The way that they get staffed on projects is by knowing people and getting chosen for projects. We saw this challenge and it was inefficient. People were asking for coffee meetings, but they didn’t necessarily lead to people getting staffed on projects. What we did is we brought in the concept of an internal TaskRabbit. It’s a platform where anyone can post a task and anyone can bid to complete that task. We said, “Instead of being chosen by who you know, every single week managers at the company post two to five-hour discrete work tasks.” New hires and experienced hires coming in and want a network can bid to complete those tasks, not only as a way to show their skills but as a way to build trust with leaders across the company outside of their own silo. What we saw is that it increased utilization and the engagement of new hires by up to 16%. What we can all do is to start with asking ourselves, “How can we grow our connectional intelligence as an individual? How can we do it with our teams? How can we institute new practices in our organizations that can help us foster productive collaboration over time?”
Which one of the three types are you of the connectors?
I’m very much a thinker at my strength. I’ve learned and I get this question a lot but you have to flex each one of them based on the role that you’re in. When my book came out, I had to be in executor mode or I had to find executors who could help me. I’m working on my next book. It’s on empathy in a digital age. I am reaching out to my enablers across silos that can help me find the right case studies and examples. I always go back to my thinker cohort when I want to talk about ideas or brainstorm when it comes to research. In many ways, I know my strength, but I also know when I have to flex or who in my network I should reach out to depending on the role that I’m in.
That’s interesting because you mentioned empathy in a digital age since empathy’s a big part of emotional intelligence. I’ve talked to a lot of people about that, now what we’re going to see with how robots can handle emotional intelligence type of things. I’ve researched some of these big thinkers. I had Jürgen Schmidhuber on my show, the Father of Artificial Intelligence. He was talking about artificial curiosity. Do you think we’ll ever see artificial empathy? Are you worried that robots will be able to do it? Are we thinking that that’s something for humans?
Can you tell me what artificial curiosity is?

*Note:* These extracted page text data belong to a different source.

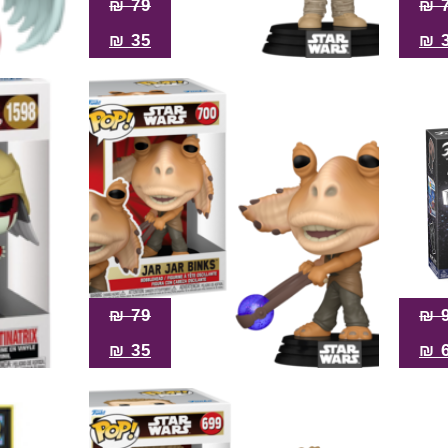
₪
79
₪
₪
35
₪
₪
79
₪
₪
35
₪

There are some groups out there that took Mario Bros. games and had robots play that without external reward. No extrinsic reward is given to them. They kept playing to the next level out of a desire to find out what was next. Even though it wasn’t given a reward-based curiosity, they found their own incentive in this artificial form. That’s pretty much what he was referring to, some of that thing, but I’m not sure exactly what he’s working on. They’re not going to replace how humans think, they do it in a unique way. I interviewed him and I want to go back and listen to it one more time because he was so smart. That’s one of those ones I want to listen to two or three times to know more about what he was working on. His ideas are in three billion or four billion devices throughout the world now. They’re looking at all kinds of ways of creating an artificial form of traits apparently. It’s going to be interesting to see if they’re going to be able to mimic empathy because empathy is the ability to feel what other people are feeling or even put yourself in somebody else’s shoes. If you could mirror that, it seems you could almost come up with an artificial form of it.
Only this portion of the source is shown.